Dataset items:

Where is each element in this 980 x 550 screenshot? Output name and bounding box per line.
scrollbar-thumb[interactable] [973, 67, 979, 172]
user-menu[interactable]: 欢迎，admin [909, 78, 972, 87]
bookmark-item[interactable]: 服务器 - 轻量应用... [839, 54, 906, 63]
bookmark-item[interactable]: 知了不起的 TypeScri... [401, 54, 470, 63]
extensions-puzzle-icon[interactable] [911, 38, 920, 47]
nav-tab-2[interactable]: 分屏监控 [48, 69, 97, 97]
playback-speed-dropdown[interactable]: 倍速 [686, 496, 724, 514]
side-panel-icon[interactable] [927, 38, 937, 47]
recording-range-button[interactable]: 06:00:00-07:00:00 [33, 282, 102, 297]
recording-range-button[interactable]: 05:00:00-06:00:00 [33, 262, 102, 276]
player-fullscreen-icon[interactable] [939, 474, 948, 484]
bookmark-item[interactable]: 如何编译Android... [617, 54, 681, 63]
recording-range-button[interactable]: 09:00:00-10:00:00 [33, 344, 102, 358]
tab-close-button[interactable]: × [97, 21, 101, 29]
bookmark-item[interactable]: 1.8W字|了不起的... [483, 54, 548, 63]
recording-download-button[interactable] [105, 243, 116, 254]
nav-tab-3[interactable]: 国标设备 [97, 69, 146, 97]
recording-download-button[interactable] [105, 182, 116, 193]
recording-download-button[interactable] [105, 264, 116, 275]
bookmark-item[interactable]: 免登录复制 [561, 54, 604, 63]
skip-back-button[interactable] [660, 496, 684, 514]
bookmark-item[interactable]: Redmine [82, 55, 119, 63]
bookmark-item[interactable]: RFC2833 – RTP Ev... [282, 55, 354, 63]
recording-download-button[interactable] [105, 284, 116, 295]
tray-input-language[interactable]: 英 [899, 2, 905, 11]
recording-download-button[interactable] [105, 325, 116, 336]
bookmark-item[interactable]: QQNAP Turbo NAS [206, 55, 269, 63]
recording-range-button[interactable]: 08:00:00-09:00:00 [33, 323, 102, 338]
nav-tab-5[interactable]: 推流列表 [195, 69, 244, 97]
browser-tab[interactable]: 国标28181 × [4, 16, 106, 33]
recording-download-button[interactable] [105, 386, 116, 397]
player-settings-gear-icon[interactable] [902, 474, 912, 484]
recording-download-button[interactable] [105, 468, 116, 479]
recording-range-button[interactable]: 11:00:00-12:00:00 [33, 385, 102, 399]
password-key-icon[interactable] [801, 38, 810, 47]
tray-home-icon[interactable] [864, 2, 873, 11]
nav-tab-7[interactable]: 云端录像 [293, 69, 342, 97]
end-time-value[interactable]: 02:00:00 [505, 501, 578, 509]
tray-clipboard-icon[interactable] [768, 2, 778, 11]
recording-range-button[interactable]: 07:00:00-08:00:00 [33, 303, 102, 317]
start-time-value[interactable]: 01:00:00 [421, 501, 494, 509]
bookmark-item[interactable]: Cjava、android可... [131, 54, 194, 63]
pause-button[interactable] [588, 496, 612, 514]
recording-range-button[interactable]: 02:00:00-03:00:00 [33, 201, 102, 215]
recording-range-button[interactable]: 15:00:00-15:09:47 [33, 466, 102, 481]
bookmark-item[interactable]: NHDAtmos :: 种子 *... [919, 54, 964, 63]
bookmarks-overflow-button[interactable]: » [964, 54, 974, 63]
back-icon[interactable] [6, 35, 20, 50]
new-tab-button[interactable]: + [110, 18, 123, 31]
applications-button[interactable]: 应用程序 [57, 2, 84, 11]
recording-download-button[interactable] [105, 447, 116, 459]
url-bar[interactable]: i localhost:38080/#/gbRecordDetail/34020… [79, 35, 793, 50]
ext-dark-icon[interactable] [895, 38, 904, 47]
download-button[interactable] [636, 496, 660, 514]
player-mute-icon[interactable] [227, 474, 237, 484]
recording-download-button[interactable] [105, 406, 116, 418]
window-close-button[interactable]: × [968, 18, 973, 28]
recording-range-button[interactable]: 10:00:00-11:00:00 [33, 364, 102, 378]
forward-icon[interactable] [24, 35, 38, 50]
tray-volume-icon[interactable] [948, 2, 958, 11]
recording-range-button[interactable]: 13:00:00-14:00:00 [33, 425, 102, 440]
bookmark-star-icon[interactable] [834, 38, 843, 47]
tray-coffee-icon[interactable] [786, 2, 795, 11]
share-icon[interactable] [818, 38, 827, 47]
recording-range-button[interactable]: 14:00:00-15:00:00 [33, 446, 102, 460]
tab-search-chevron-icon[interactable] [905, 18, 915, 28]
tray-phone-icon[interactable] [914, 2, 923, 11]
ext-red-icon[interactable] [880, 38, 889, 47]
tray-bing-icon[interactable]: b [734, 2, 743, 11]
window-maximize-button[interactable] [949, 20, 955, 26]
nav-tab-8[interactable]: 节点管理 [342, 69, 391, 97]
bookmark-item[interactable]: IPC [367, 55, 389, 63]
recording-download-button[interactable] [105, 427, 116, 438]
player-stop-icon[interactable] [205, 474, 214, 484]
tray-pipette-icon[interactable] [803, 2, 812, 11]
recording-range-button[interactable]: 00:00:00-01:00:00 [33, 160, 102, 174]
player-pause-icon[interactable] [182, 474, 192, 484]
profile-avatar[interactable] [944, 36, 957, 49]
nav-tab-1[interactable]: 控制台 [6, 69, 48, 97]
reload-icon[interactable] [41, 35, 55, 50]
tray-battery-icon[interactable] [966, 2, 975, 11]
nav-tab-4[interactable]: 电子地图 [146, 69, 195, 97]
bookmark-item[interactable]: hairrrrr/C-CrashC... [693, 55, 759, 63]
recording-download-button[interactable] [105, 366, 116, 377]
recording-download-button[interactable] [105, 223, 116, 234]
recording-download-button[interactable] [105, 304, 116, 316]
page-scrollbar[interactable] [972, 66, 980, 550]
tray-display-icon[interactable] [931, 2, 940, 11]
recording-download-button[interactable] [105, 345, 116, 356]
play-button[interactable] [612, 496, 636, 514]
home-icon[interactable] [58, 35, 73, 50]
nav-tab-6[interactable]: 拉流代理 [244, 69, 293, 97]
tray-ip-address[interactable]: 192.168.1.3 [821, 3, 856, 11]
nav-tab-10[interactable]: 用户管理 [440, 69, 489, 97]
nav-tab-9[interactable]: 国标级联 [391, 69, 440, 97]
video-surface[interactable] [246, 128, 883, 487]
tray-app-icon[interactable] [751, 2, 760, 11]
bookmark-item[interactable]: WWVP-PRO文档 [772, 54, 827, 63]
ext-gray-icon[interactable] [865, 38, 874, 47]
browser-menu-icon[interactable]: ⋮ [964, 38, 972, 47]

◆ ACTIVITY
Lines with "close" in them are what the answer must contain; copy each from the records above.

◆ REPLY
tab-close-button[interactable]: × [97, 21, 101, 29]
window-close-button[interactable]: × [968, 18, 973, 28]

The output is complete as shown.